The city is located 800 meters above the Mediterranean Sea and towers 1200 meters over the Jordan Valley, which is the lowest point on Earth and the farthest end of the Great Rift Valley where the tectonic plaques of Africa, Arabia and Eurasia converge. This explains the frequent earthquakes in the area, some of which have caused great damage to the city’s walls and buildings. According to French writer Julien Gracq, the “epilepsy” of sacred history and voluntary destructions in Jerusalem reflects the frequent tremors below the city.  

Caught between two climatic zones – Mediterranean to the west, and arid to the east – rainstorms in this mountainous region are relatively heavy, but highly irregular, which causes serious problems for the city’s water supply.

Two hills loom over the future site of Jerusalem: the Mount of Olives to the east and Mount Zion to the south-west. In the centre, the first settlements were located on top of a rocky outcrop on the southern slopes of Mount Ophel. 

These ‘hills’ are carved out of the limestone plateau, in a process similar to that which created Golgotha. The uneven land has been used as quarries since very ancient times and provided a haven for tombs as well as opportunities for numerous cisterns, some of which are natural. 
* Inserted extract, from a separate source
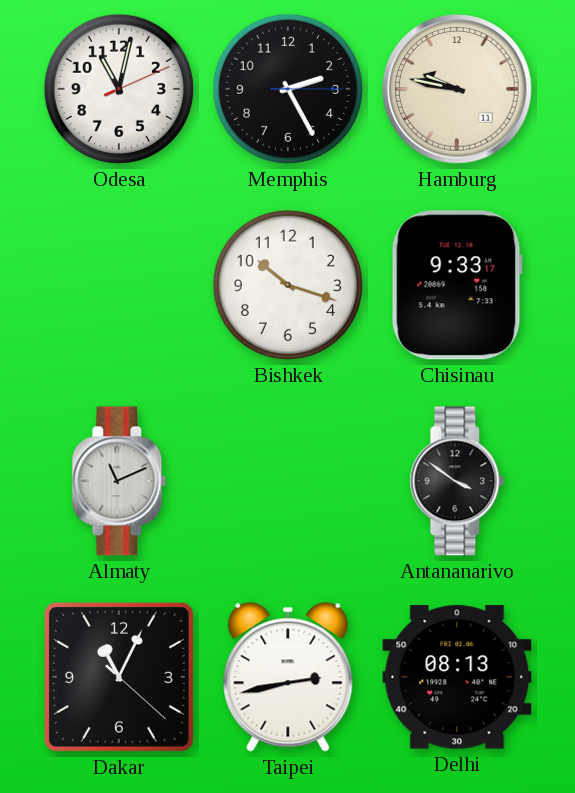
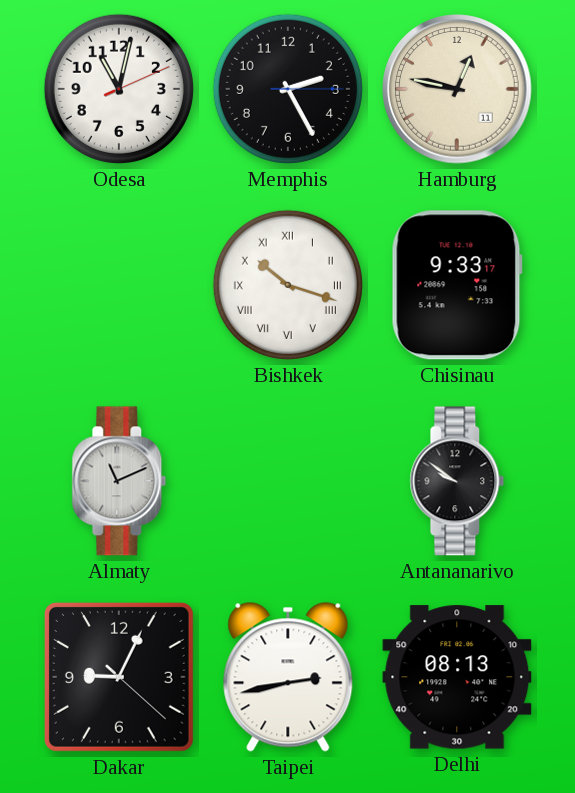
Hamburg: 9:47 -> 12:47
Bishkek numerals: Arabic -> Roman
Antananarivo: 3:51 -> 9:51
Dakar: 11:04 -> 9:04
On the summit of Mount Ophel stands a rock which gives its name and its raison d’être to the city’s principal sanctuary: the “Dome of the Rock”.

The original city centre overlooked three gorges: the Valley of Kidron, where the waters flow eastwards to the Dead Sea, the Valley of Hinnom to the west and the Valley of Tyropoeon, sometimes known as the Valley of the Cheesemakers, which divides the Old City in two from north to south. These three valleys meet to the south of the city at Job’s Well. 

To the north, torrents of water travel down the small valley of Beth Zeta in winter and flow into numerous catchments built to ensure the city’s water supply.

The transversal valley is the only valley oriented east to west and for a long time defined the city’s northern limits.

Below the rocky outcrop lies the Gihon Spring which probably explains the presence of a human settlement on this site during the Bronze Age.

For centuries, these valleys defined the spatial development of Jerusalem. Over time, some were filled in and are now barely visible. The city’s current layout has obliterated its original site. Its vague perimeter encloses an area of more than 120 square kilometers, within which the Old City covers a mere square kilometer.